Testing Ground for Peace – If successful, Kherson could become a model for stabilising other contested zones.
Risks and Pitfalls
However, the dangers are considerable:
Subversion Risk – Russia could use the arrangement to infiltrate operatives, gather intelligence, and manipulate local politics under the cover of “civil participation”. However this is already taking place in Kherson to a significant degree, so the present of an international civilian force would hopefully reduce, rather than increase, the level of infiltration by the Russian intelligence services.
Mandate Fragility – Without robust and impartial enforcement, the arrangement could collapse at the first major violation, leaving civilians exposed.
Precedent Effect – Moscow could demand similar arrangements in other cities, fragmenting Ukraine’s sovereignty. However in practice such demands are unlikely to be acceded to, because no other large city is actually on the "Zero Line" in Ukraine as is Kherson.
Geopolitical Deadlock – As seen in Danzig or Cyprus, temporary international governance often becomes indefinite, freezing the conflict rather than resolving it.
Ukrainian Perspective
For Kyiv, agreeing to internationalisation might be substantially attractive. It would encourage an international civilian and military presence on Ukraine's front line in a contested and fragile area. It would gain short-term humanitarian relief for Kherson's benighted population and show diplomatic flexibility, However it must not be shaped as a concession for a domestic political audience, or Ukrainian public opinion is likely to turn against it.
Any such arrangement would need ironclad guarantees:
Explicit reaffirmation that Kherson is Ukrainian territory.
Clear reversion clauses.
Binding security commitments from NATO or other guarantors to deter Russian attempts to manipulate the arrangement.
Russian Perspective
Moscow could be drawn to the idea if it allowed continued influence in Kherson without the costs of direct occupation, while also softening sanctions pressure by appearing cooperative. Nevertheless Russia has historically resisted genuine international oversight in contested areas and might only agree if it could shape the mission’s composition and rules—risking a compromised mandate.
Hence such an arrangement would likely ultimately have to be imposed by a "Coalition of the Willing" western nations, because genuine Russian cooperation is unlikely save down the barrel of a gun.
International Will and Capacity
The success of any such plan would rest on whether a coalition of credible states could provide the troops, funds, and political backing for years of sustained engagement.
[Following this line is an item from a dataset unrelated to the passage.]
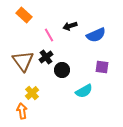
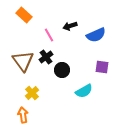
orange arrow: moved 1 px right, 4 px down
Without this, the mission could deteriorate into a weak, symbolic presence—dangerous for civilians and politically embarrassing for its sponsors.
Nevertheless the current situation in Kherson, with massive destruction, near-daily Russian attacks upon civilians, and a municipal infrastructure comprehensively undermined by Russian intelligence infiltration, that internationalisation, with all the costs it incurs, may be the only way to bring medium to long-term relief to the people of Kherson.
An Experiment in a Complex Conflict
Internationalising Kherson is possible but would require a convergence of political will, diplomatic dexterity, and security resources. It has happened before in contemporary peacekeeping, but it requires strong determination.
If the forthcoming latest round of peace talks in Alaska are to bear fruit, then they will have to discuss a viable future for Kherson. At the current time the city is theoretically under Ukrainian sovereign control but is the victim of Russians just over the river who control the civilians in Kherson by shelling and drone attacks upon civilian administrators who do not do what they want, and by the insididious infilitration of the FSB and GRU, two of Russia's most notorious intelligence agencies. This is not a credible basis for genuine peace in Kherson. An entirely different model for Kherson's future governance after a ceasefire agreement needs to be pursued.